In “Musicante” tracciate il ritratto dell’artista malato di musica e un po’ folle che se ne frega di tutto e vuol solo suonare: voi siete un po’ così?
Siamo così! Assolutamente così. Pensa che ognuno di noi fa altro nella vita, ma nel momento in cui si profila la possibilità di suonare molliamo tutto all’istante, ci catapultiamo in macchina e partiamo per andare a farlo. La musica è la droga più potente del mondo, no? Ti entra dentro, ti scorre nelle vene e nessuno riesce a disintossicarti.
La vostra musica parte da una base di canzone popolare a cui si sovrappone una patina di modernità: al mandolino e ai temi cari al popolo meridionale aggiungete una linea strumentale più moderna e un’attualizzazione testuale. Il vostro intento é quello di rivoluzionare il genere o state solo sperimentando?
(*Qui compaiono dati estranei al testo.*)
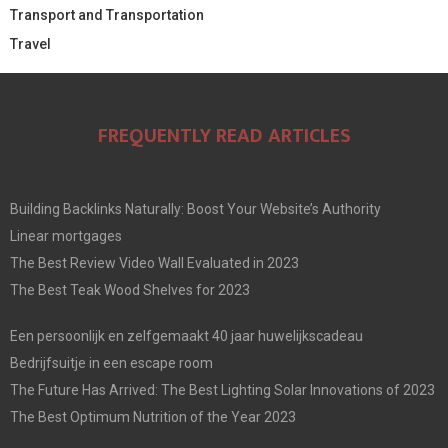
Transport and Transportation
Travel
FREQUENTLY READ ARTICLES
Building Backlinks Naturally: Boost Your Website’s Authority
Linear mortgages
The Best Review Video Wall Evaluated in 2023
The Best Teak Wood Shelves for 2023
Een persoonlijk en zelfgemaakt 40 jaar huwelijkscadeau
Bedrijfsuitje in een escape room
The Future Has Arrived: The Best Lighting Solar Innovations of 2023
The Best Optimum Nutrition of the Year 2023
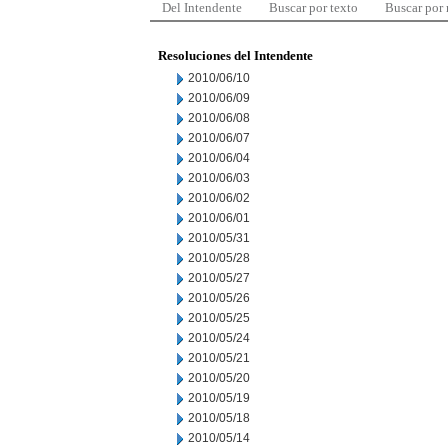
Del Intendente
Buscar por texto
Buscar por
Resoluciones del Intendente
2010/06/10
2010/06/09
2010/06/08
2010/06/07
2010/06/04
2010/06/03
2010/06/02
2010/06/01
2010/05/31
2010/05/28
2010/05/27
2010/05/26
2010/05/25
2010/05/24
2010/05/21
2010/05/20
2010/05/19
2010/05/18
2010/05/14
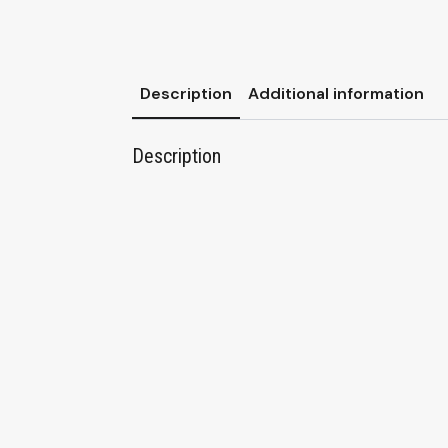
Description
Additional information
Description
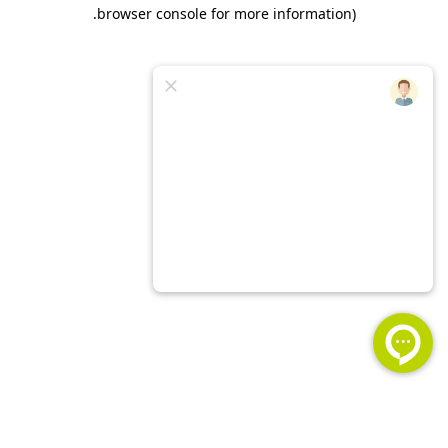
.
browser console for more information)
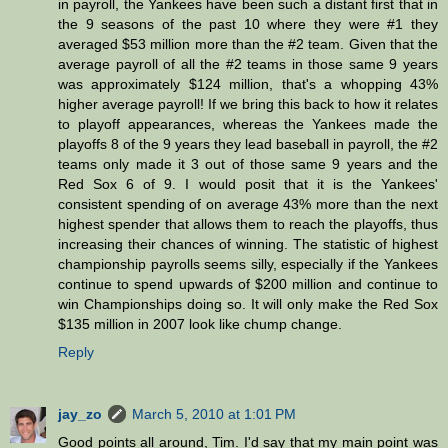
in payroll, the Yankees have been such a distant first that in
the 9 seasons of the past 10 where they were #1 they
averaged $53 million more than the #2 team. Given that the
average payroll of all the #2 teams in those same 9 years
was approximately $124 million, that's a whopping 43%
higher average payroll! If we bring this back to how it relates
to playoff appearances, whereas the Yankees made the
playoffs 8 of the 9 years they lead baseball in payroll, the #2
teams only made it 3 out of those same 9 years and the
Red Sox 6 of 9. I would posit that it is the Yankees'
consistent spending of on average 43% more than the next
highest spender that allows them to reach the playoffs, thus
increasing their chances of winning. The statistic of highest
championship payrolls seems silly, especially if the Yankees
continue to spend upwards of $200 million and continue to
win Championships doing so. It will only make the Red Sox
$135 million in 2007 look like chump change.
Reply
jay_zo
March 5, 2010 at 1:01 PM
Good points all around, Tim. I'd say that my main point was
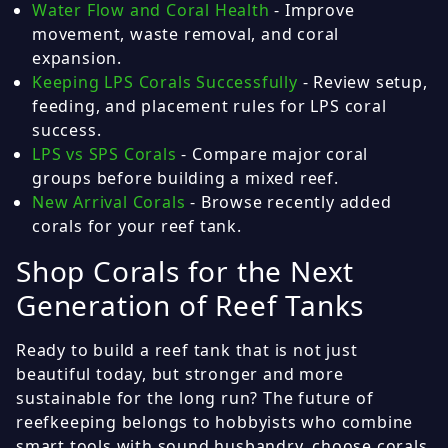
Water Flow and Coral Health
- Improve
movement, waste removal, and coral
expansion.
Keeping LPS Corals Successfully
- Review setup,
feeding, and placement rules for LPS coral
success.
LPS vs SPS Corals
- Compare major coral
groups before building a mixed reef.
New Arrival Corals
- Browse recently added
corals for your reef tank.
Shop Corals for the Next
Generation of Reef Tanks
Ready to build a reef tank that is not just
beautiful today, but stronger and more
sustainable for the long run? The future of
reefkeeping belongs to hobbyists who combine
smart tools with sound husbandry, choose corals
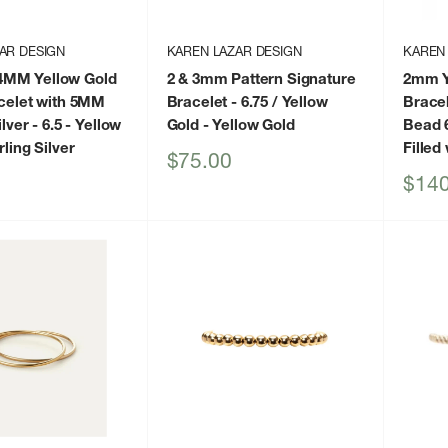
AR DESIGN
KAREN LAZAR DESIGN
KAREN
MM Yellow Gold
2 & 3mm Pattern Signature
2mm Ye
acelet with 5MM
Bracelet - 6.75 / Yellow
Bracel
lver - 6.5
- Yellow
Gold
- Yellow Gold
Bead 6
rling Silver
Filled
Sale
$75.00
price
Sale
$140
price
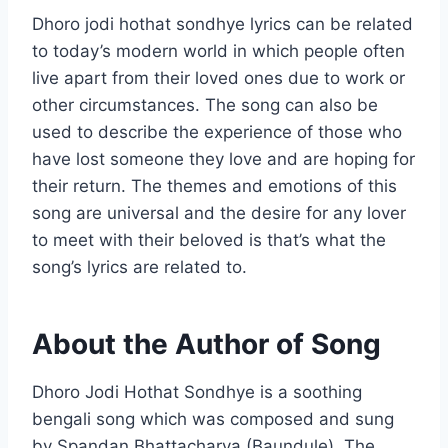
Dhoro jodi hothat sondhye lyrics can be related
to today’s modern world in which people often
live apart from their loved ones due to work or
other circumstances. The song can also be
used to describe the experience of those who
have lost someone they love and are hoping for
their return. The themes and emotions of this
song are universal and the desire for any lover
to meet with their beloved is that’s what the
song’s lyrics are related to.
About the Author of Song
Dhoro Jodi Hothat Sondhye is a soothing
bengali song which was composed and sung
by Spandan Bhattacharya (Baundule). The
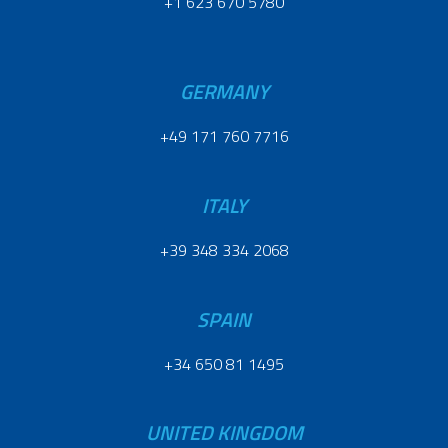
+1 623 670 5780
GERMANY
+49 171 760 7716
ITALY
+39 348 334 2068
SPAIN
+34 650 81 1495
UNITED KINGDOM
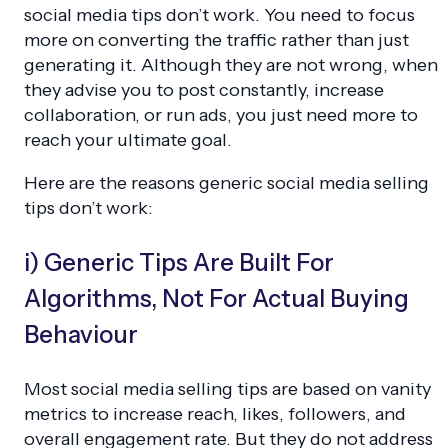
social media tips don’t work. You need to focus
more on converting the traffic rather than just
generating it. Although they are not wrong, when
they advise you to post constantly, increase
collaboration, or run ads, you just need more to
reach your ultimate goal.
Here are the reasons generic social media selling
tips don’t work:
i) Generic Tips Are Built For
Algorithms, Not For Actual Buying
Behaviour
Most social media selling tips are based on
vanity
metrics
to increase reach, likes, followers, and
overall engagement rate. But they do not address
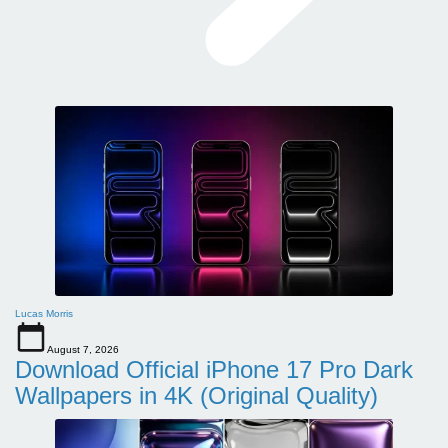
Lucas Morris
August 7, 2026
Download Official iPhone 17 Pro Dark
Wallpapers in 4K (Original Quality)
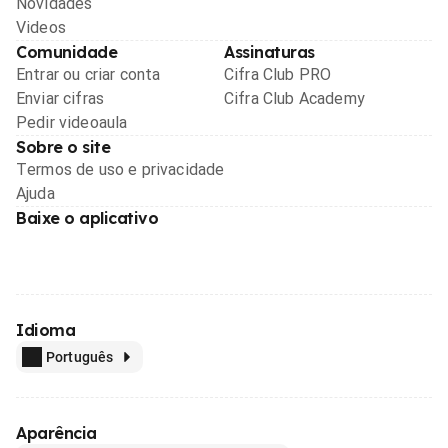
Novidades
Videos
Comunidade
Assinaturas
Entrar ou criar conta
Cifra Club PRO
Enviar cifras
Cifra Club Academy
Pedir videoaula
Sobre o site
Termos de uso e privacidade
Ajuda
Baixe o aplicativo
Idioma
Português
Aparência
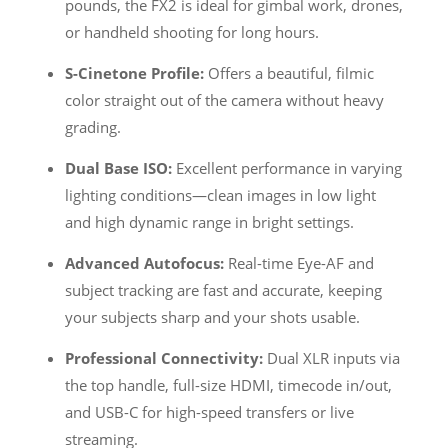
pounds, the FX2 is ideal for gimbal work, drones,
or handheld shooting for long hours.
S-Cinetone Profile:
Offers a beautiful, filmic
color straight out of the camera without heavy
grading.
Dual Base ISO:
Excellent performance in varying
lighting conditions—clean images in low light
and high dynamic range in bright settings.
Advanced Autofocus:
Real-time Eye-AF and
subject tracking are fast and accurate, keeping
your subjects sharp and your shots usable.
Professional Connectivity:
Dual XLR inputs via
the top handle, full-size HDMI, timecode in/out,
and USB-C for high-speed transfers or live
streaming.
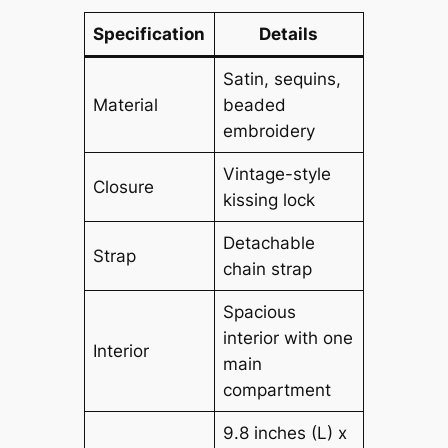
Specification
Details
Satin, sequins,
Material
beaded
embroidery
Vintage-style
Closure
kissing lock
Detachable
Strap
chain strap
Spacious
interior with one
Interior
main
compartment
9.8 inches (L) x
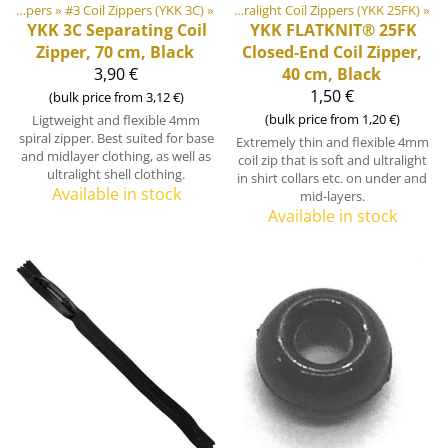
or equipment materials
‪»
Zippers
‪»
#3 Coil Zippers (YKK 3C)
‪»
Zippers
‪»
‪»
#2 Ultralight Coil Zippers (YKK 25FK)
‪»
YKK
3C Separating Coil
YKK
FLATKNIT® 25FK
Zipper, 70 cm, Black
Closed-End Coil Zipper,
3,90 €
40 cm, Black
1,50 €
(bulk price from 3,12 €)
(bulk price from 1,20 €)
Ligtweight and flexible 4mm
spiral zipper. Best suited for base
Extremely thin and flexible 4mm
and midlayer clothing, as well as
coil zip that is soft and ultralight
ultralight shell clothing.
in shirt collars etc. on under and
Available in stock
mid-layers.
Available in stock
Noi abbiamo trattato sempre con rispetto il genere, siamo partiti da quello. La tua osservazione é correttissima, il nostro progetto nasce proprio con quest’intento: partire dalla tradizione, utilizzando la chitarra battente, il mandolino, il tamburello e accostando poi loro strumenti che della tradizione non sono, come la chitarra elettrica e il basso. Diciamo che il nostro é un voler trattare con rispetto la tradizione dandogli però un tocco diverso, perché poi l’epoca cambia, cambiano le persone, cambiano i tempi e cambia il modo di ascoltare e di approcciarsi alla musica. Con tutto il rispetto per le nostre radici e per quelle del popolo italiano.